(Input for this task begins)
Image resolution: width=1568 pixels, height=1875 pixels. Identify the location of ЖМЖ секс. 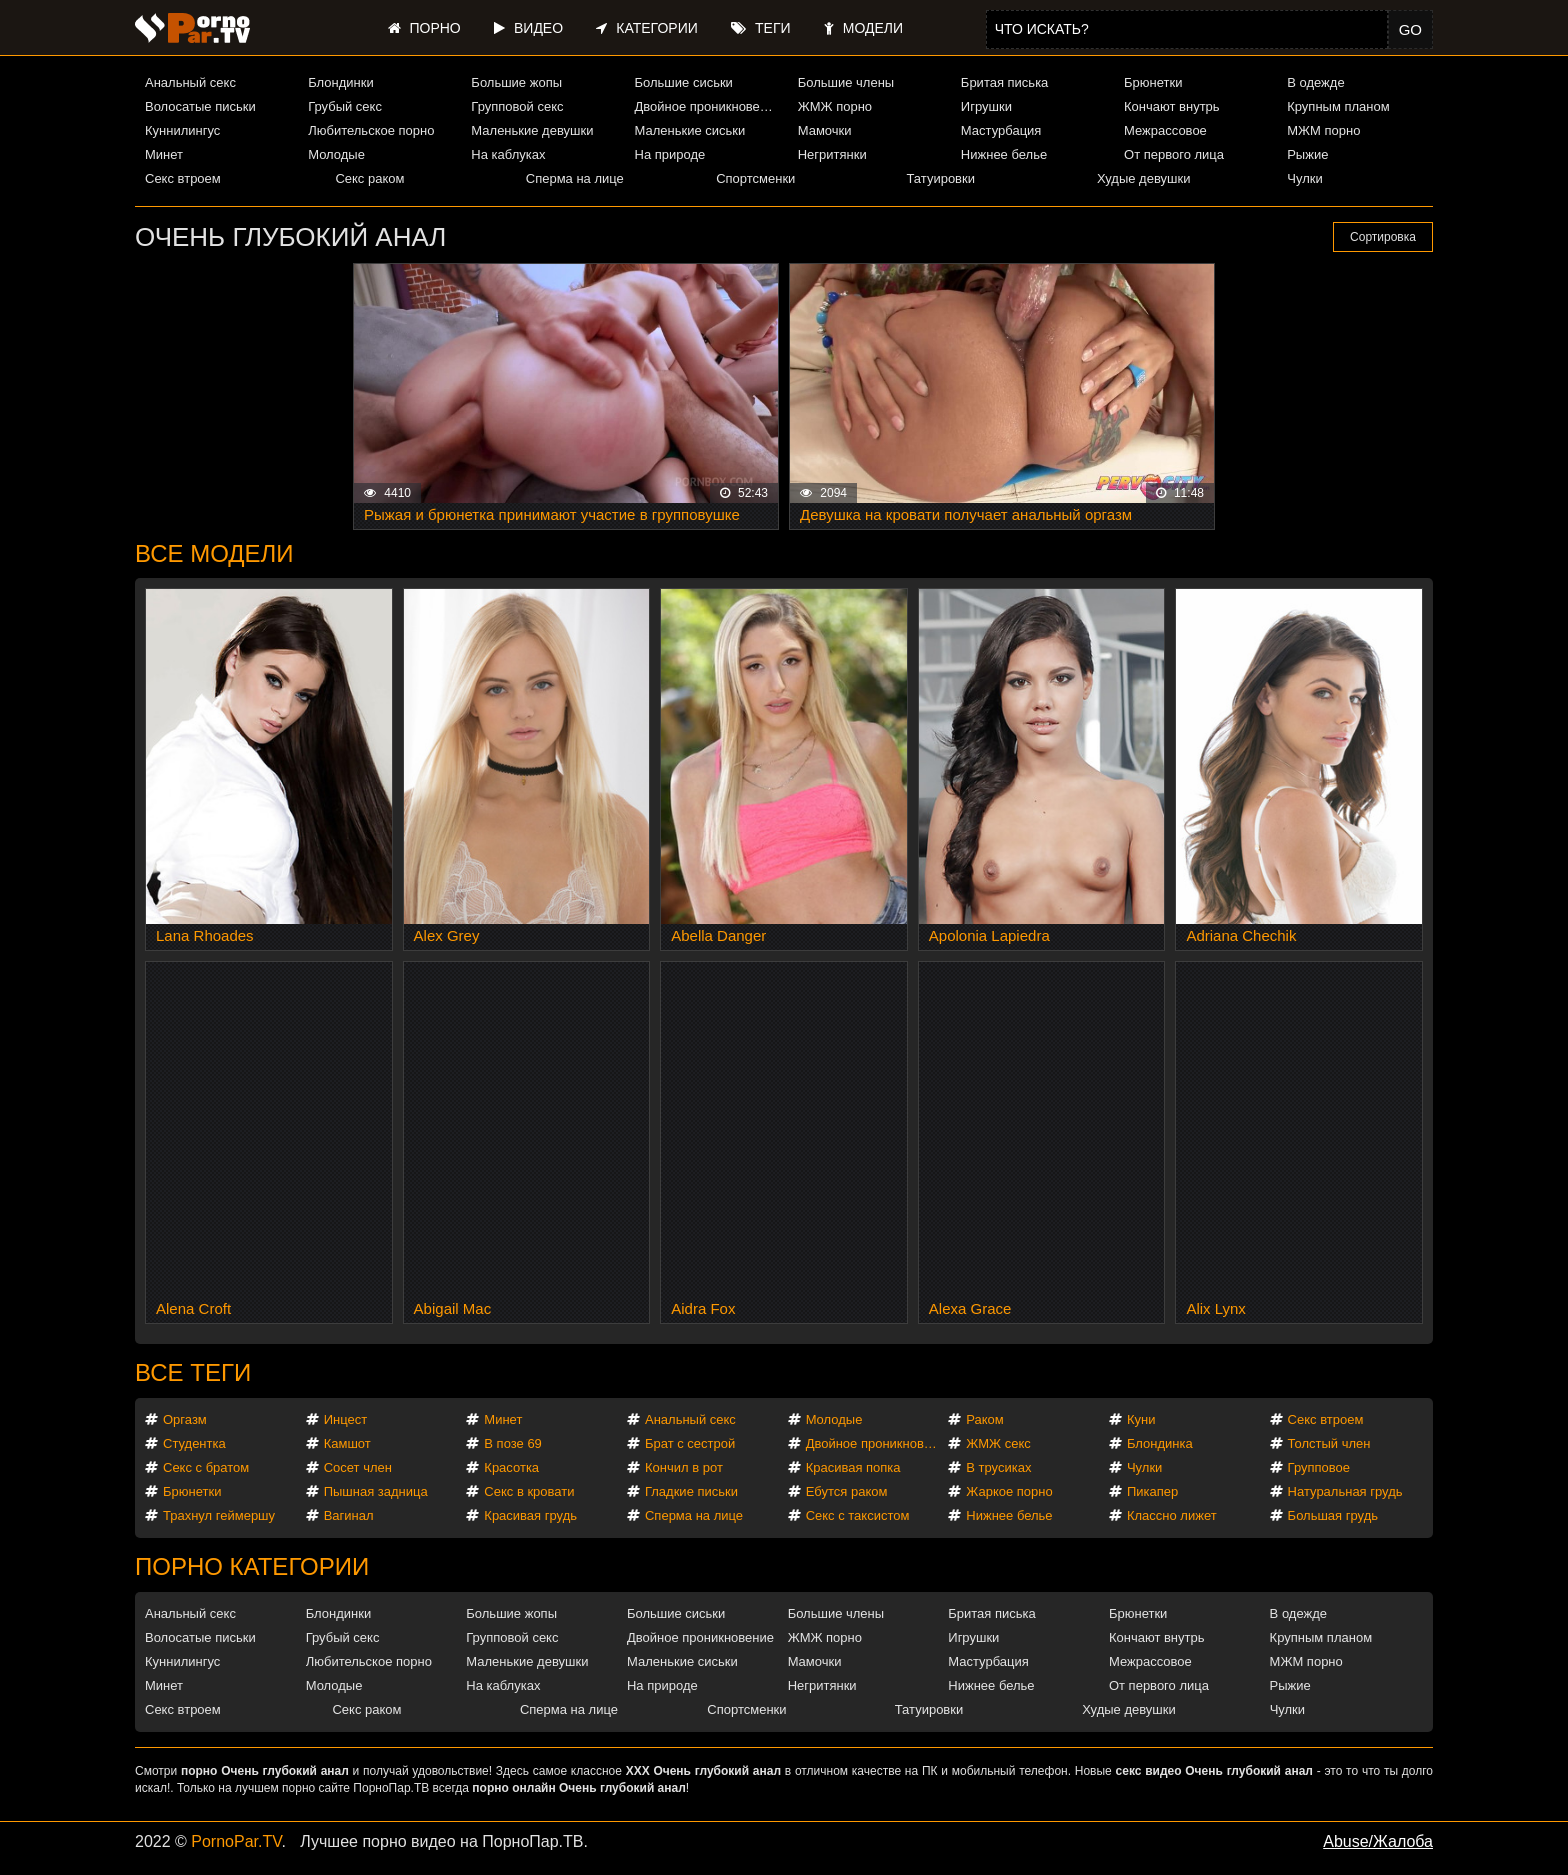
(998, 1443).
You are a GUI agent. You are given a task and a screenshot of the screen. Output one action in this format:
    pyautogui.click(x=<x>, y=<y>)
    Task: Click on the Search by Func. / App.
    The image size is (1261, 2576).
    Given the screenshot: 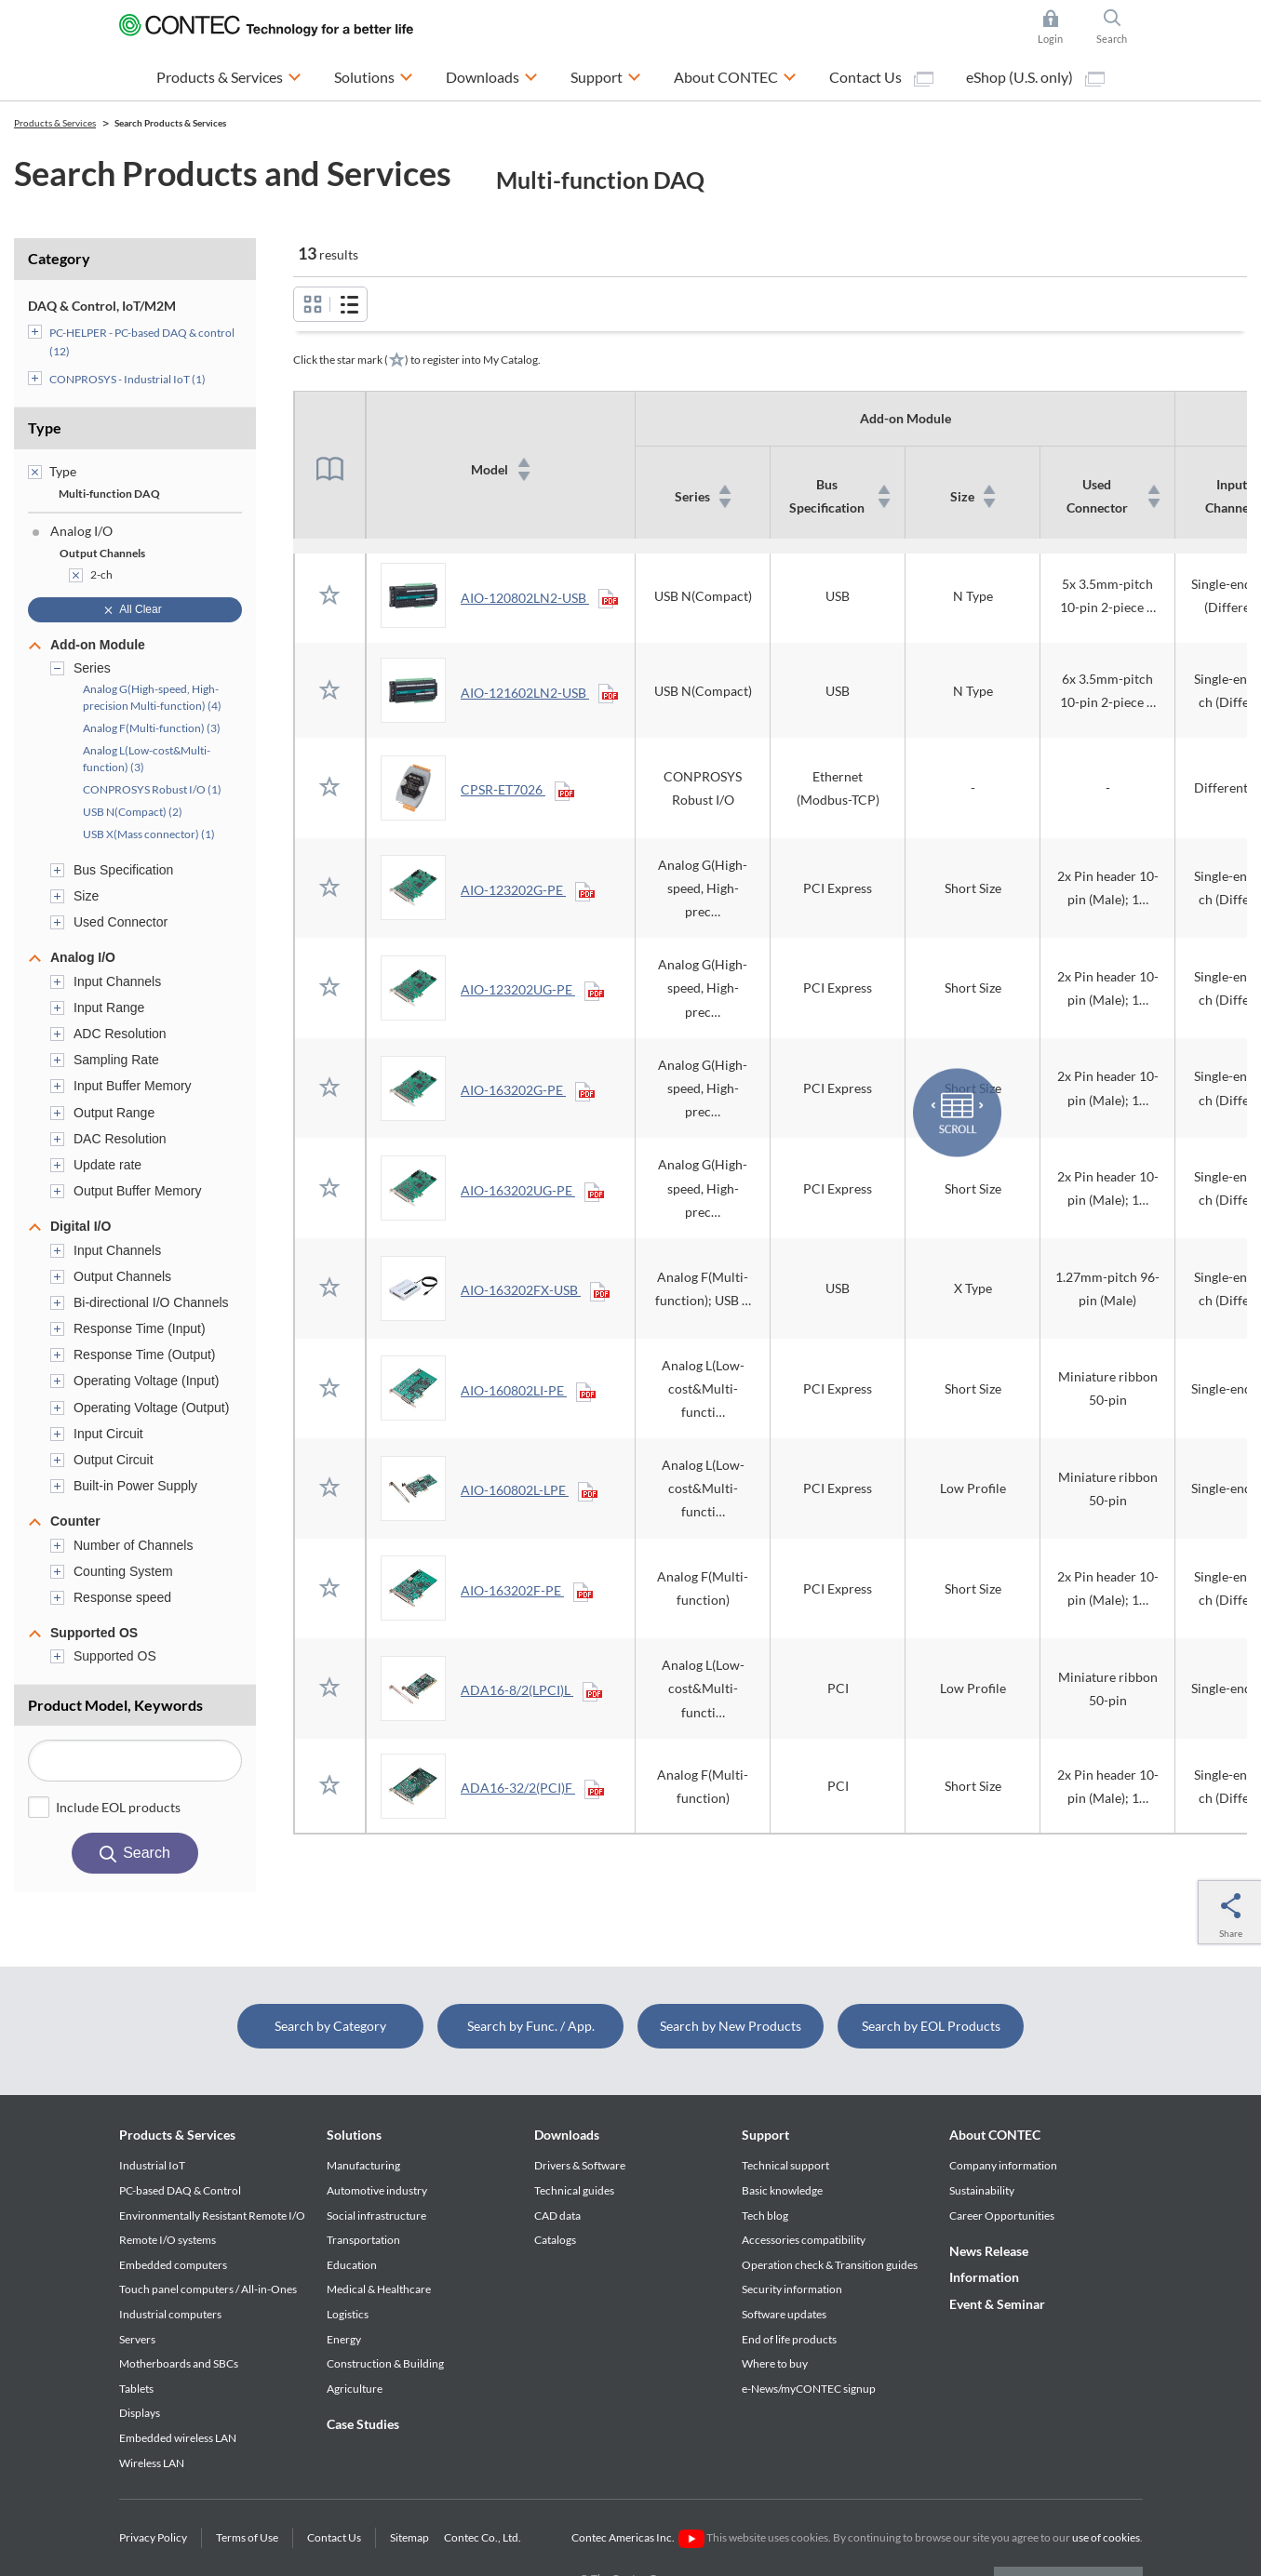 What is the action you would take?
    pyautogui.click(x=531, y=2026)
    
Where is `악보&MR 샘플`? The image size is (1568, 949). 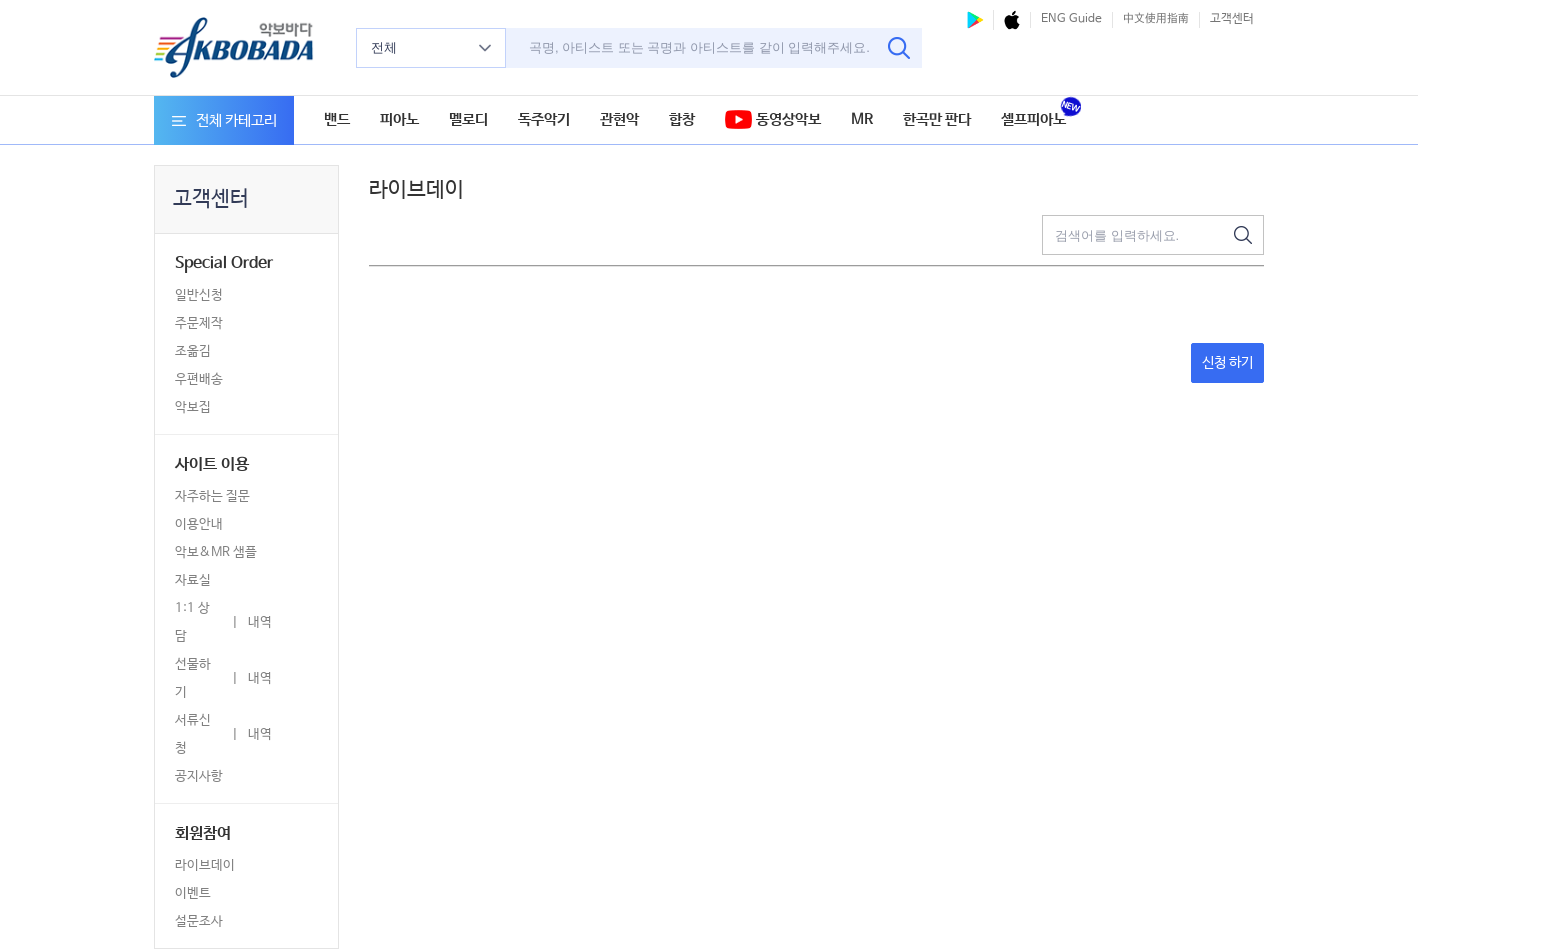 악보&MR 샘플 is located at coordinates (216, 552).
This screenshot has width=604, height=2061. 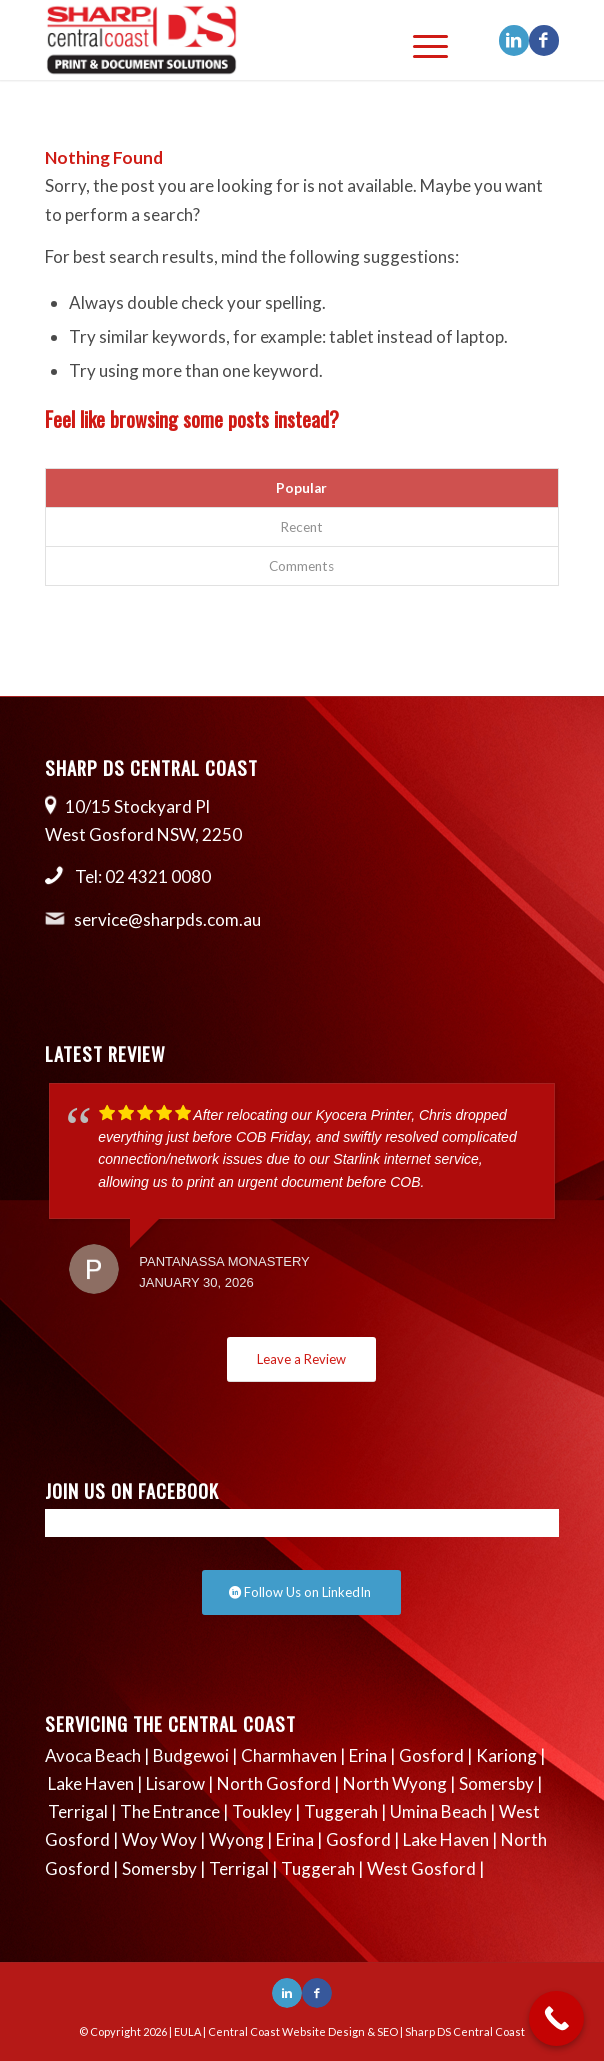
(Input for this task ends)
What you need to do:
What you return should be only the exact lines from the top of the entries through the line with "pyautogui.click(x=<x>, y=<y>)", minus the pictures.

Task answer:
Image resolution: width=1568 pixels, height=1875 pixels. Identify the location of ЖМЖ секс. 
(998, 1443).
You are a GUI agent. You are given a task and a screenshot of the screen. Output one action in this format:
    pyautogui.click(x=<x>, y=<y>)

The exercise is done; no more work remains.